Activity:
Data follows below. Repeat exactly the lines between the line holding "RADIOFREQUENZA VISO" and the line holding "Edirne Belediyesi ve", inclusive, and nothing more; drop pictures.
::::::
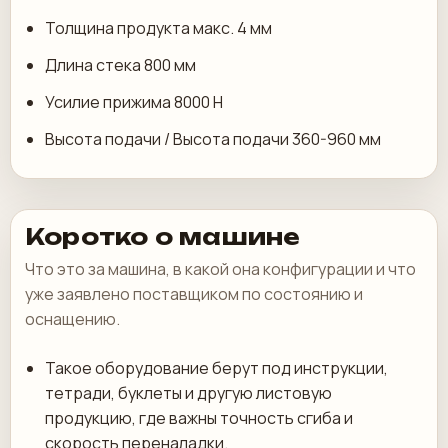
Толщина продукта макс. 4 мм
Длина стека 800 мм
Усилие прижима 8000 Н
Высота подачи / Высота подачи 360-960 мм
Коротко о машине
Что это за машина, в какой она конфигурации и что
уже заявлено поставщиком по состоянию и
оснащению.
Такое оборудование берут под инструкции,
тетради, буклеты и другую листовую
продукцию, где важны точность сгиба и
скорость переналадки.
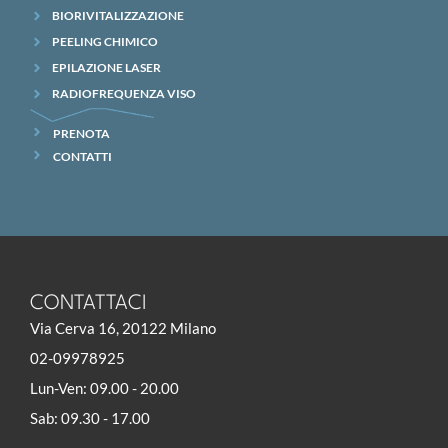
BIORIVITALIZZAZIONE
PEELING CHIMICO
EPILAZIONE LASER
RADIOFREQUENZA VISO
PRENOTA
CONTATTI
CONTATTACI
Via Cerva 16, 20122 Milano
02-09978925
Lun-Ven: 09.00 - 20.00
Sab: 09.30 - 17.00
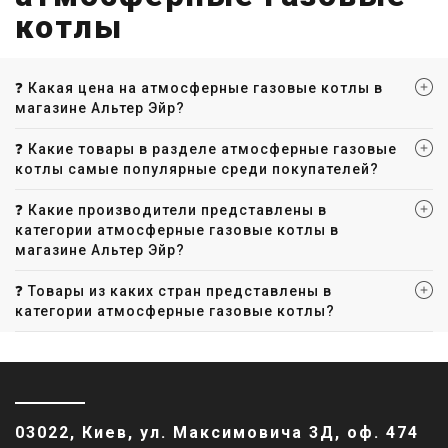
котлы
❓ Какая цена на атмосферные газовые котлы в
магазине Альтер Эйр?
❓ Какие товары в разделе атмосферные газовые
котлы самые популярные среди покупателей?
❓ Какие производители представлены в
категории атмосферные газовые котлы в
магазине Альтер Эйр?
❓ Товары из каких стран представлены в
категории атмосферные газовые котлы?
03022, Киев, ул. Максимовича 3Д, оф. 474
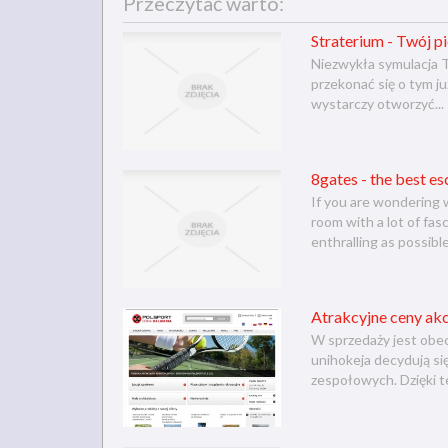
Przeczytać warto:
Straterium - Twój p
Niezwykła symulacja T
przekonać się o tym j
wystarczy otworzyć...
8gates - the best e
If you are wondering 
room with a lot of fa
enthralling as possible
Atrakcyjne ceny ak
W sprzedaży jest obec
unihokeja decydują si
zespołowych. Dzięki t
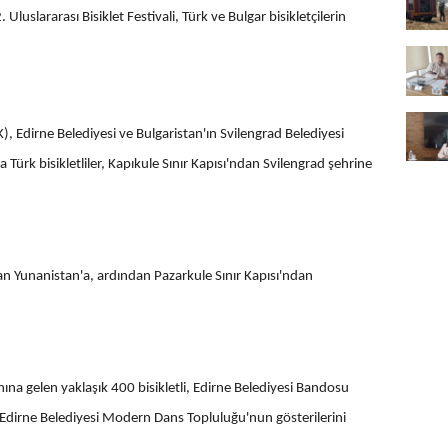
 Uluslararası Bisiklet Festivali, Türk ve Bulgar bisikletçilerin
 Edirne Belediyesi ve Bulgaristan'ın Svilengrad Belediyesi
ürk bisikletliler, Kapıkule Sınır Kapısı'ndan Svilengrad şehrine
dan Yunanistan'a, ardından Pazarkule Sınır Kapısı'ndan
nına gelen yaklaşık 400 bisikletli, Edirne Belediyesi Bandosu
 Edirne Belediyesi Modern Dans Topluluğu'nun gösterilerini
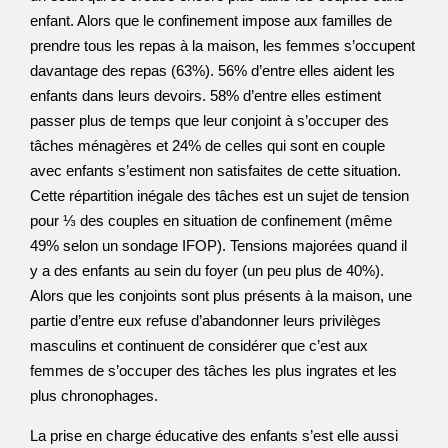
enfant. Alors que le confinement impose aux familles de
prendre tous les repas à la maison, les femmes s’occupent
davantage des repas (63%). 56% d’entre elles aident les
enfants dans leurs devoirs. 58% d’entre elles estiment
passer plus de temps que leur conjoint à s’occuper des
tâches ménagères et 24% de celles qui sont en couple
avec enfants s’estiment non satisfaites de cette situation.
Cette répartition inégale des tâches est un sujet de tension
pour ⅓ des couples en situation de confinement (même
49% selon un sondage IFOP). Tensions majorées quand il
y a des enfants au sein du foyer (un peu plus de 40%).
Alors que les conjoints sont plus présents à la maison, une
partie d’entre eux refuse d’abandonner leurs privilèges
masculins et continuent de considérer que c’est aux
femmes de s’occuper des tâches les plus ingrates et les
plus chronophages.
La prise en charge éducative des enfants s’est elle aussi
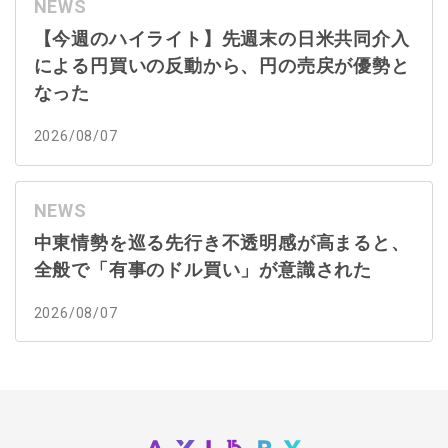
NEWS
【今週のハイライト】先週末の日米共同介入
による円買いの反動から、円の売戻が優勢と
なった
2026/08/07
NEWS
中東情勢を巡る先行き不透明感が高まると、
全般で「有事のドル買い」が意識された
2026/08/07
::::::
Your solution:
RADIOFREQUENZA VISO
PRENOTA
CONTATTI
CONTATTACI
Via Cerva 16, 20122 Milano
02-09978925
Lun-Ven: 09.00 - 20.00
Sab: 09.30 - 17.00
котлы
❓ Какая цена на атмосферные газовые котлы в
магазине Альтер Эйр?
❓ Какие товары в разделе атмосферные газовые
котлы самые популярные среди покупателей?
❓ Какие производители представлены в
категории атмосферные газовые котлы в
магазине Альтер Эйр?
❓ Товары из каких стран представлены в
категории атмосферные газовые котлы?
03022, Киев, ул. Максимовича 3Д, оф. 474
Przeczytać warto:
Straterium - Twój p
Niezwykła symulacja T
przekonać się o tym j
wystarczy otworzyć...
8gates - the best e
If you are wondering 
room with a lot of fa
enthralling as possible
Atrakcyjne ceny ak
W sprzedaży jest obec
unihokeja decydują si
zespołowych. Dzięki t
 Uluslararası Bisiklet Festivali, Türk ve Bulgar bisikletçilerin
 Edirne Belediyesi ve Bulgaristan'ın Svilengrad Belediyesi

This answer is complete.